In 2015, we also upgraded the broadband spontaneous radiation beamline BL1 to a soft X-ray FEL beamline. A key machine used for this project was the SPring-8 Compact SASE Source (SCSS) test accelerator [4]. This machine was built in 2005 with a beam energy of 250 MeV, originally for performing proof-of-principle tests for the compact XFEL scheme. Following the first lasing at 49 nm in 2006, SCSS was also used for R&D on FEL utilization and experiments with intense FEL radiation in the extreme ultraviolet (EUV) region. In 2013, SCSS was decommissioned after the successful inauguration of SACLA. However, we found space in the upstream position of the BL1 undulator to accommodate this machine as a compact electron beam driver dedicated to BL1. In the summer of 2015, we relocated the accelerator components of SCSS while increasing the beam energy to 450 MeV. This upgraded machine is called SCSS+. In October 2015, we achieved first lasing at a photon energy of 37 eV, and started user operations the following July. In the summer of 2016, we further added two accelerator units to increase the beam energy to 800 MeV. We observed a high pulse energy above 100 µJ at a photon energy around 100 eV before the winter shutdown of 2016. The typical energy resolution is ~2%. Since we use an in-vacuum variable-gap undulator for BL1, i.e., the same as that used for BL2 and BL3, we can cover a higher photon energy up to ~150 eV by opening the undulator gap while maintaining pulse energy above ~10 µJ. It should be emphasized that SCSS+ and SACLA are operated independently, so we are able to increase the available user time of soft X-ray FEL without limiting the availability of hard X-ray FEL at BL2 and BL3.

5. Plans for the Future

We continue to upgrade SACLA not only to enhance the performance and availability of XFEL but also to establish a technological foundation for the future SPring-8-II, our upgrade of the existing SPring-8 facility. The unique capability to operate multiple FEL beamlines allows us to offer exciting research opportunities with new experimental schemes. For example, BL1 and BL2/BL3 can be synchronized to provide FEL pulses with a finely controlled time interval because both the SCSS+ and SACLA linacs use a common trigger source. This synchronized operation will enable pump and probe experiments with both soft and hard X-ray FELs.

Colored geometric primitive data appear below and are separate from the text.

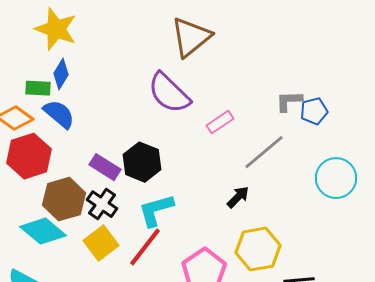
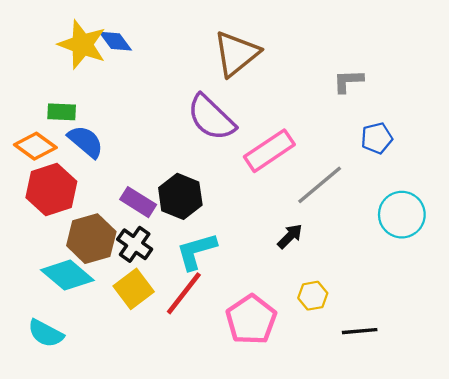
blue diamond: (61, 74) -> (115, 41), moved, turned -68
gray L-shape: (289, 101) -> (348, 81), moved
pink rectangle: (220, 122) -> (269, 151), size x1.6
yellow hexagon: (258, 249) -> (313, 296), size x0.6

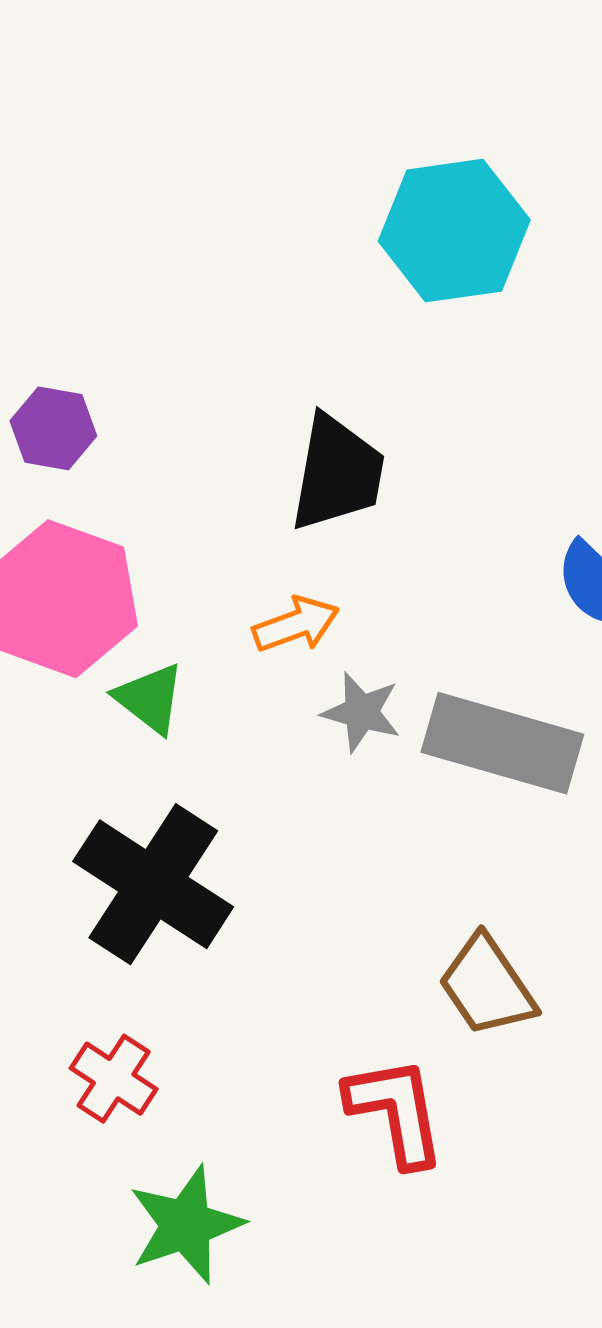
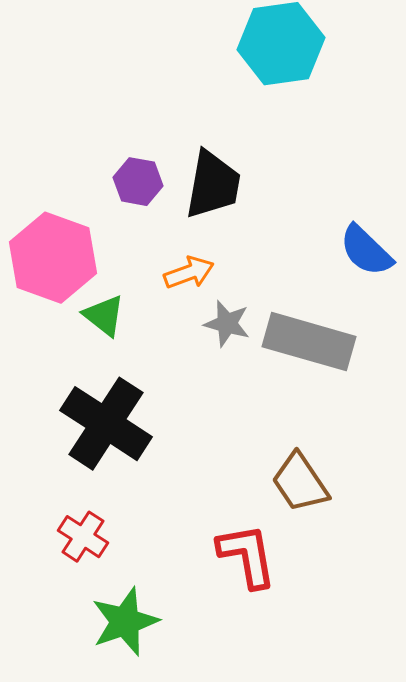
purple hexagon: (53, 428) -> (138, 182), moved

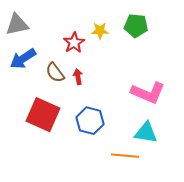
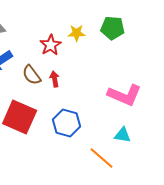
cyan triangle: (146, 133) -> (123, 135), size x0.7
orange line: (125, 156) -> (102, 158), turned 36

Pulse-by-pulse switching is presently realized in a scheme that distributes laser pulses equally over multiple beamlines. In this scheme, an equivalent number of pulses is delivered to each beamline. However, depending on the combination of experiments at BL2 and BL3, one beamline may require more pulses than the other. A flexible control system enabling an arbitrary pulse distribution, e.g., 40 pulses/s at BL2 and 20 at BL3, is under development to improve the utilization efficiency.

On the other hand, we plan to use the SACLA linac as an injector for SPring-8-II. Although the dynamic aperture of SPring-8-II is much narrower than the current one, the small emittance beams from the SACLA linac can maintain excellent injection efficiency with high stability. Another advantage of this scheme is that we can save massive amounts of electricity by stopping operations of the existing SPring-8 injector composed of the 8 GeV booster synchrotron and 1 GeV linac. However, this scenario of sharing the SACLA linac between SACLA and SPring-8-II requires two major developments: one is to change the bunch length in a pulse-by-pulse manner to keep the small beam emittance at the injection point of the ring; the other is to enable “on-demand beam injection” that accepts injection requests from the ring for the top-up operation. The first test of beam injection from the SACLA linac to the current storage ring is scheduled for FY2018.